Nothing is needed except the lines below that run from the one with "进产业转型升级、减少大气污染物排放的重要举措。2019年10" through the one with "进行调节，保证锅炉燃烧始终处于良好状态。", repeated exactly.

Items from a dataset

○ ○ ○ ○

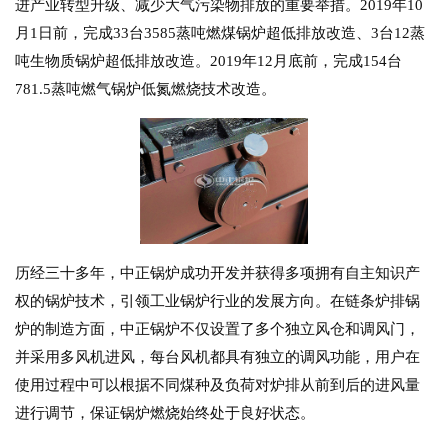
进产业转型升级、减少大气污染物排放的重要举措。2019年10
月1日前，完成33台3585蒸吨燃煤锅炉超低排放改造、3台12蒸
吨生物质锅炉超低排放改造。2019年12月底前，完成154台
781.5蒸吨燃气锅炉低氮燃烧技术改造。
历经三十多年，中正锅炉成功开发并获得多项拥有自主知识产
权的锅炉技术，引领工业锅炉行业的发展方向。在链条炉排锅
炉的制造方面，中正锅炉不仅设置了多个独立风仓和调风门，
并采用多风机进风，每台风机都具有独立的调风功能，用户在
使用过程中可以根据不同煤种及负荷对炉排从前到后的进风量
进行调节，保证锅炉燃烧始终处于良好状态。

○ ○ ○ ○

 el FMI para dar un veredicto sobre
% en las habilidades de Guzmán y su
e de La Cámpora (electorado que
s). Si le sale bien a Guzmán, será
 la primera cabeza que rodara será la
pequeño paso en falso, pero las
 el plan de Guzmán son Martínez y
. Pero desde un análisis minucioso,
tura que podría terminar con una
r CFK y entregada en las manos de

○ ○ ○ ○

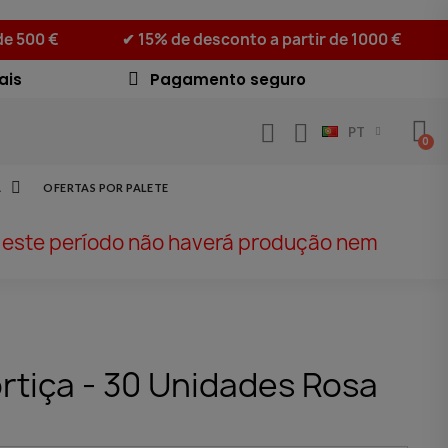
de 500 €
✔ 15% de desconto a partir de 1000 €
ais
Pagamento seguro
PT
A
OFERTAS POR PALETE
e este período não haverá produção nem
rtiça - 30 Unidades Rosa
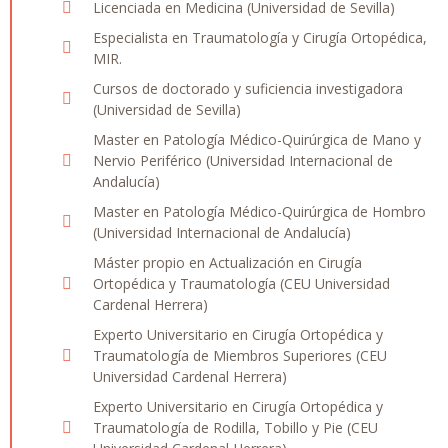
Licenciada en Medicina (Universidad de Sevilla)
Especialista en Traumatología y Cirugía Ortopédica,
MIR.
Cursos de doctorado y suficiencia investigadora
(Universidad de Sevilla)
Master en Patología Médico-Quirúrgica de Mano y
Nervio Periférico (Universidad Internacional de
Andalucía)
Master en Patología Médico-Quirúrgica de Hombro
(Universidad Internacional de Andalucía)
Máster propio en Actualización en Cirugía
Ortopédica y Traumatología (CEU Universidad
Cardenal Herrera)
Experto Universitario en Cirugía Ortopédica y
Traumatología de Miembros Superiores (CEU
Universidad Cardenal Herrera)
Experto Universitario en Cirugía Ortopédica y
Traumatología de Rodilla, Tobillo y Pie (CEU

○ ○ ○ ○

## Reply to the exercise
进产业转型升级、减少大气污染物排放的重要举措。2019年10
月1日前，完成33台3585蒸吨燃煤锅炉超低排放改造、3台12蒸
吨生物质锅炉超低排放改造。2019年12月底前，完成154台
781.5蒸吨燃气锅炉低氮燃烧技术改造。
历经三十多年，中正锅炉成功开发并获得多项拥有自主知识产
权的锅炉技术，引领工业锅炉行业的发展方向。在链条炉排锅
炉的制造方面，中正锅炉不仅设置了多个独立风仓和调风门，
并采用多风机进风，每台风机都具有独立的调风功能，用户在
使用过程中可以根据不同煤种及负荷对炉排从前到后的进风量
进行调节，保证锅炉燃烧始终处于良好状态。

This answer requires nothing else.